Autophosphorylation of membrane-associated PfCDPK1 does not affect its membrane attachment
The basic cluster of PfCDPK1 contains amino acid motifs, which fulfil the requirements of a phosphorylation recognition motif of PfCDPK1 (K/R-X-X-X-S/T). The serine and threonine residues within the basic cluster could theoretically be autophosphorylated by the kinase itself resulting in a weakened electrostatic interaction of the basic stretch with the membrane phospholipids. To investigate the influence of autophosphorylation on membrane binding of PfCDPK1, its cDNA was in vitro transcribed/translated in the presence of microsomal membranes and [35S]-methionine as described above. The 100 000 g pellets, containing the membrane-bound kinase, were resuspended in kinase assay buffer and the reactions started by addition of ATP. Autophosphorylation was allowed to proceed for 30 min at 30°C in the presence or absence of Ca2+. After the kinase reaction, samples were pelleted by ultracentrifugation and the soluble and membrane fractions analysed by SDS-PAGE and fluorography.
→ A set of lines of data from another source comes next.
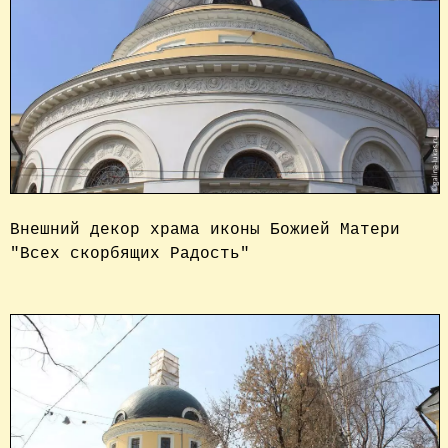
Внешний декор храма иконы Божией Матери 
"Всех скорбящих Радость" 
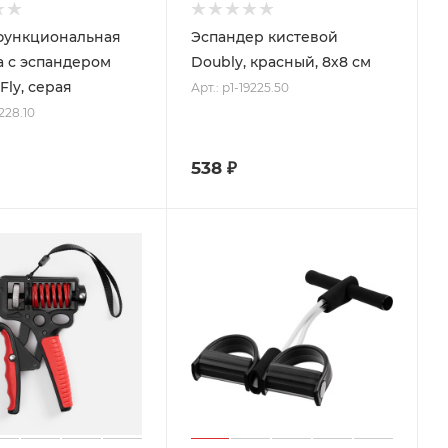
функциональная
Эспандер кистевой
а с эспандером
Doubly, красный, 8х8 см
Fly, серая
Арт.: p1-19225.50
9228.10
538
₽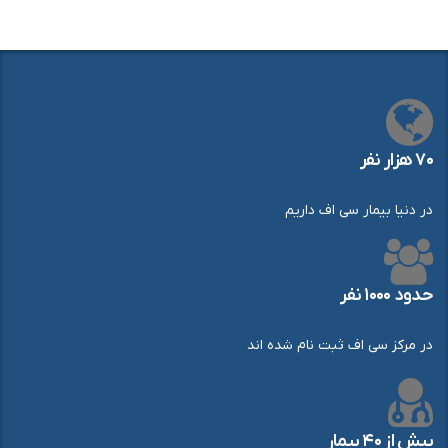
۷۰ هزار نفر
در دنیا بیمار سی اف داریم
حدود ۱۰۰۰ نفر
در مرکز سی اف ثبت نام شده اند
بیش از ۴۰ بیمار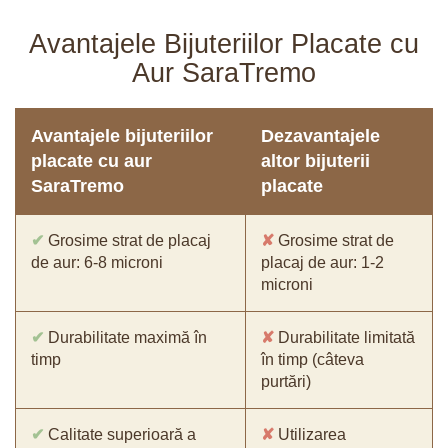
Avantajele Bijuteriilor Placate cu
Aur SaraTremo
Avantajele bijuteriilor
Dezavantajele
placate cu aur
altor bijuterii
SaraTremo
placate
✔
Grosime strat de placaj
✘
Grosime strat de
de aur: 6-8 microni
placaj de aur: 1-2
microni
✔
Durabilitate maximă în
✘
Durabilitate limitată
timp
în timp (câteva
purtări)
✔
Calitate superioară a
✘
Utilizarea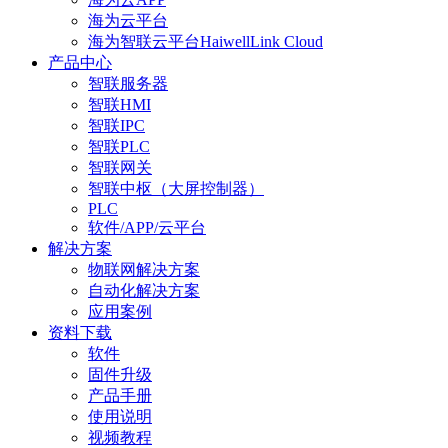
海为云平台
海为智联云平台HaiwellLink Cloud
产品中心
智联服务器
智联HMI
智联IPC
智联PLC
智联网关
智联中枢（大屏控制器）
PLC
软件/APP/云平台
解决方案
物联网解决方案
自动化解决方案
应用案例
资料下载
软件
固件升级
产品手册
使用说明
视频教程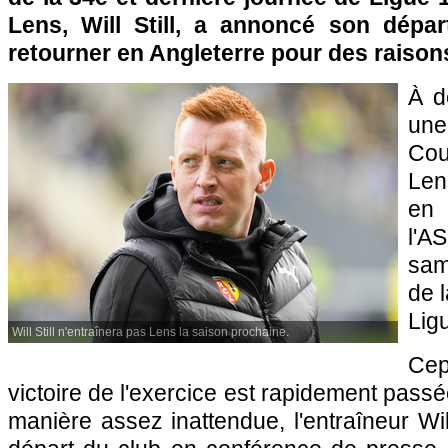
Lens, Will Still, a annoncé son dépar
retourner en Angleterre pour des raison
À d
une
Cou
Len
en 
l'
sam
de 
Lig
Will Still n'entraînera pas Lens la saison prochaine.
Cep
victoire de l'exercice est rapidement pass
manière assez inattendue, l'entraîneur Wil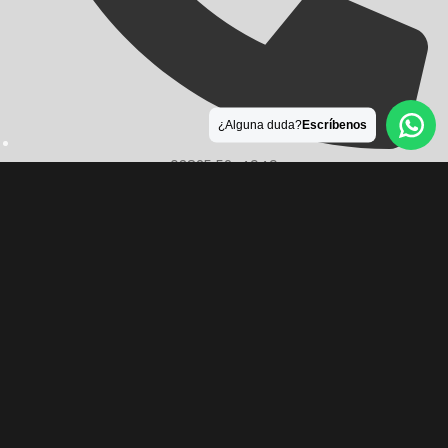
¿Alguna duda?
Escríbenos
03825 52-4949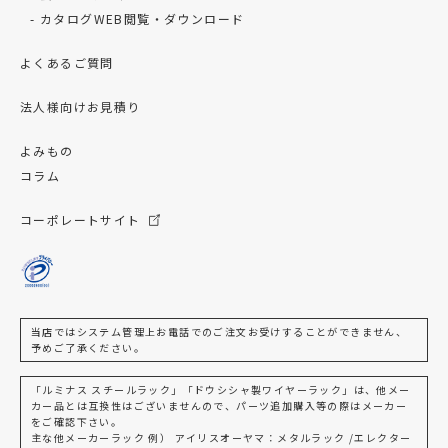
カタログWEB閲覧・ダウンロード
よくあるご質問
法人様向けお見積り
よみもの
コラム
コーポレートサイト
当店ではシステム管理上お電話でのご注文お受けすることができません、
予めご了承ください。
「ルミナス スチールラック」「ドウシシャ製ワイヤーラック」は、他メー
カー品とは互換性はございませんので、パーツ追加購入等の際はメーカー
をご確認下さい。
主な他メーカーラック 例） アイリスオーヤマ：メタルラック /エレクター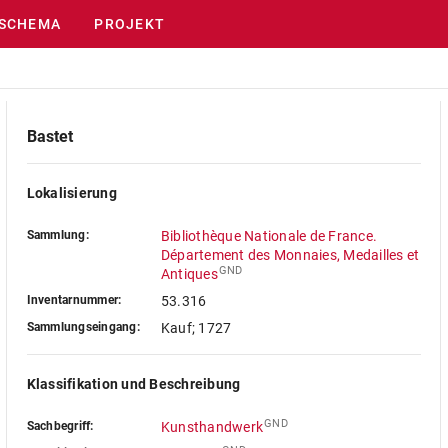
SCHEMA
PROJEKT
Bastet
Lokalisierung
Sammlung:
Bibliothèque Nationale de France.
Département des Monnaies, Medailles et
GND
Antiques
Inventarnummer:
53.316
Sammlungseingang:
Kauf; 1727
Klassifikation und Beschreibung
GND
Sachbegriff:
Kunsthandwerk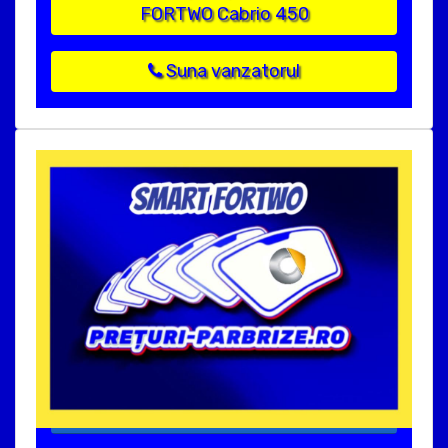
FORTWO Cabrio 450
Suna vanzatorul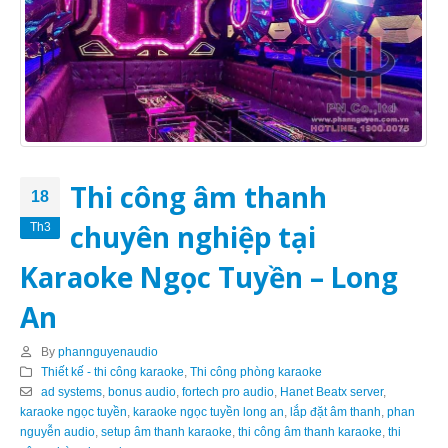
Thi công âm thanh
18
chuyên nghiệp tại
Th3
Karaoke Ngọc Tuyền – Long
An
By
phannguyenaudio
Thiết kế - thi công karaoke
,
Thi công phòng karaoke
ad systems
,
bonus audio
,
fortech pro audio
,
Hanet Beatx server
,
karaoke ngọc tuyền
,
karaoke ngọc tuyền long an
,
lắp đặt âm thanh
,
phan
nguyễn audio
,
setup âm thanh karaoke
,
thi công âm thanh karaoke
,
thi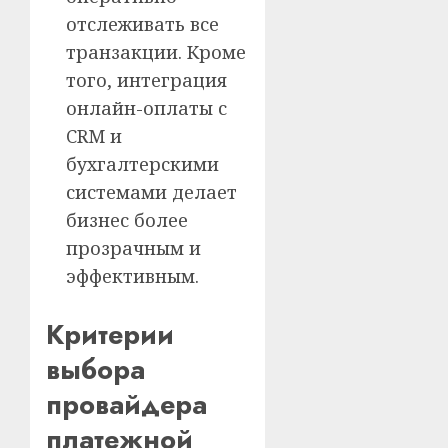
отслеживать все
транзакции. Кроме
того, интеграция
онлайн-оплаты с
CRM и
бухгалтерскими
системами делает
бизнес более
прозрачным и
эффективным.
Критерии
выбора
провайдера
платежной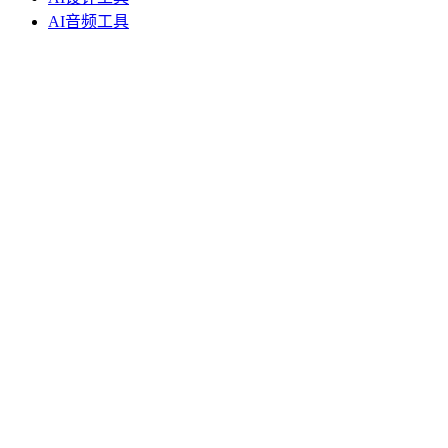
AI音频工具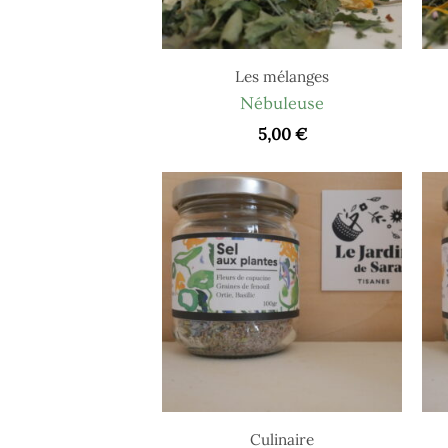
Les mélanges
Nébuleuse
5,00
€
Culinaire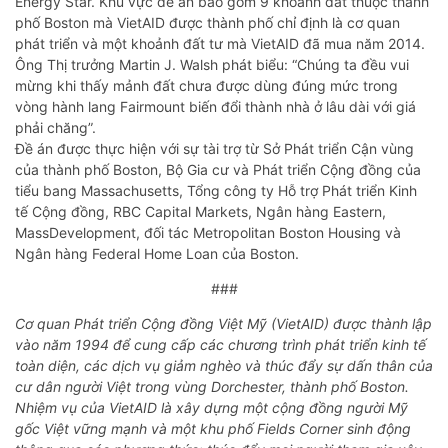
Energy Star. Khu vực đề án bao gồm 9 khoảnh đất thuộc thành
phố Boston mà VietAID được thành phố chỉ định là cơ quan
phát triển và một khoảnh đất tư mà VietAID đã mua năm 2014.
Ông Thị trưởng Martin J. Walsh phát biểu: “Chúng ta đều vui
mừng khi thấy mảnh đất chưa được dùng đúng mức trong
vòng hành lang Fairmount biến đổi thành nhà ở lâu dài với giá
phải chăng”.
Đề án được thực hiện với sự tài trợ từ Sở Phát triển Cận vùng
của thành phố Boston, Bộ Gia cư và Phát triển Cộng đồng của
tiểu bang Massachusetts, Tổng công ty Hỗ trợ Phát triển Kinh
tế Cộng đồng, RBC Capital Markets, Ngân hàng Eastern,
MassDevelopment, đối tác Metropolitan Boston Housing và
Ngân hàng Federal Home Loan của Boston.
###
Cơ quan Phát triển Cộng đồng Việt Mỹ (VietAID) được thành lập
vào năm 1994 để cung cấp các chương trình phát triển kinh tế
toàn diện, các dịch vụ giảm nghèo và thúc đẩy sự dấn thân của
cư dân người Việt trong vùng Dorchester, thành phố Boston.
Nhiệm vụ của VietAID là xây dựng một cộng đồng người Mỹ
gốc Việt vững mạnh và một khu phố Fields Corner sinh động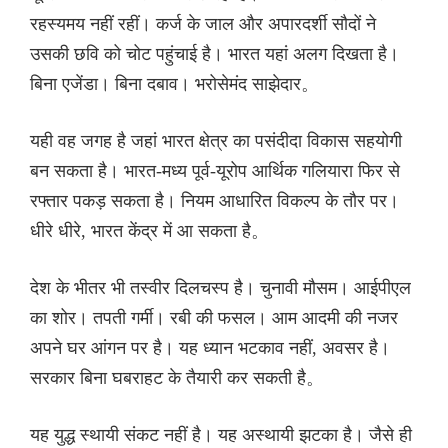
रहस्यमय नहीं रहीं। कर्ज के जाल और अपारदर्शी सौदों ने
उसकी छवि को चोट पहुंचाई है। भारत यहां अलग दिखता है।
बिना एजेंडा। बिना दबाव। भरोसेमंद साझेदार。
यही वह जगह है जहां भारत क्षेत्र का पसंदीदा विकास सहयोगी
बन सकता है। भारत-मध्य पूर्व-यूरोप आर्थिक गलियारा फिर से
रफ्तार पकड़ सकता है। नियम आधारित विकल्प के तौर पर।
धीरे धीरे, भारत केंद्र में आ सकता है。
देश के भीतर भी तस्वीर दिलचस्प है। चुनावी मौसम। आईपीएल
का शोर। तपती गर्मी। रबी की फसल। आम आदमी की नजर
अपने घर आंगन पर है। यह ध्यान भटकाव नहीं, अवसर है।
सरकार बिना घबराहट के तैयारी कर सकती है。
यह युद्ध स्थायी संकट नहीं है। यह अस्थायी झटका है। जैसे ही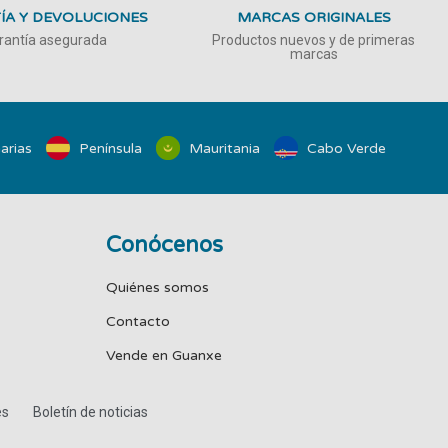
ÍA Y DEVOLUCIONES
MARCAS ORIGINALES
rantía asegurada
Productos nuevos y de primeras
marcas
arias
Península
Mauritania
Cabo Verde
Conócenos
Quiénes somos
Contacto
Vende en Guanxe
es
Boletín de noticias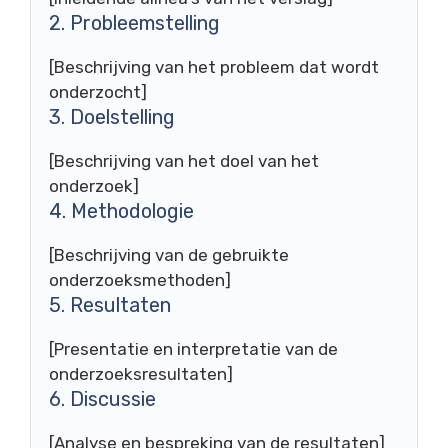
2. Probleemstelling
[Beschrijving van het probleem dat wordt
onderzocht]
3. Doelstelling
[Beschrijving van het doel van het
onderzoek]
4. Methodologie
[Beschrijving van de gebruikte
onderzoeksmethoden]
5. Resultaten
[Presentatie en interpretatie van de
onderzoeksresultaten]
6. Discussie
[Analyse en bespreking van de resultaten]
In the presence of Ca2+ under conditions where autophosphorylation should occur, PfCDPK1 remained bound to the microsomal membranes (Fig. 5, lane 3). No difference was observed to conditions where autophosphorylation was abolished by the absence of Ca2+ and presence of EGTA in the reaction (Fig. 5, lane 1). To exclude that lack of autophosphorylation within the basic effector domain results from the fact that the in vitro translated PfCDPK1 is not active, recombinantly expressed active PfCDPK1 was added to the assays. Addition of the recombinant enzyme to the membrane bound in vitro transcribed/translated kinase had no effect on its membrane attachment (data not shown). Consequently, under the conditions applied, autophosphorylation had no effect on the membrane anchoring of PfCDPK1.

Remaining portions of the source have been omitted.